How well do you maintain your equipment grounding conductors (EGC)? Do you maintain them at all? If so, then how?

First, it helps to get the terminology correct. The EGC has nothing to do with grounding. In fact, it's pointless to ground load side equipment. With the 2008 revision, the NEC made great strides toward correcting misuse of the word "grounding." But it still has to cross the finish line on that problem; thus, it prescribes "grounding" conductors that don't do grounding.

The Art. 100 definitions of "grounding" and "bonding" cut through the confusion. Based on those definitions, an EGC isn't a grounding (connect to earth) conductor. The EGC is a bonding conductor. As such, it forms a low-resistance metallic path.

EGC maintenance typically means "visual inspection." A visual inspection can find only obvious corrosion or an obvious break in the path and will miss the most likely problem.

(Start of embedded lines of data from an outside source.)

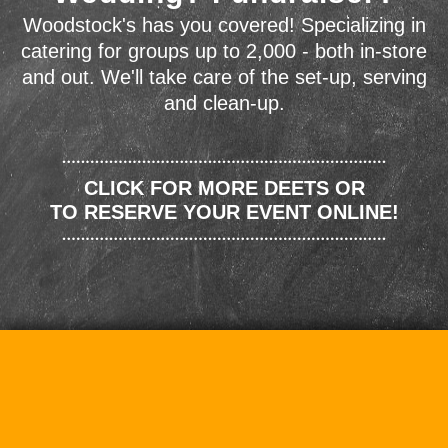
Woodstock's has you covered! Specializing in
catering for groups up to 2,000 - both in-store
and out. We'll take care of the set-up, serving
and clean-up.
CLICK FOR MORE DEETS OR
TO RESERVE YOUR EVENT ONLINE!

Conditions such as water ingress or harmonic current flow can, over time, result in high impedance across the connection points in an equipment bonding path.

The only way to find the problem points is to measure impedance along the entire chain of EGC, from the equipment to the next node. However, not with a digital multimeter — it simply can’t do the job. Nor should you use a ground testing instrument.

Use an impedance tester that has a "low ohms" function with AC current. How often you should test depends on how severe conditions are.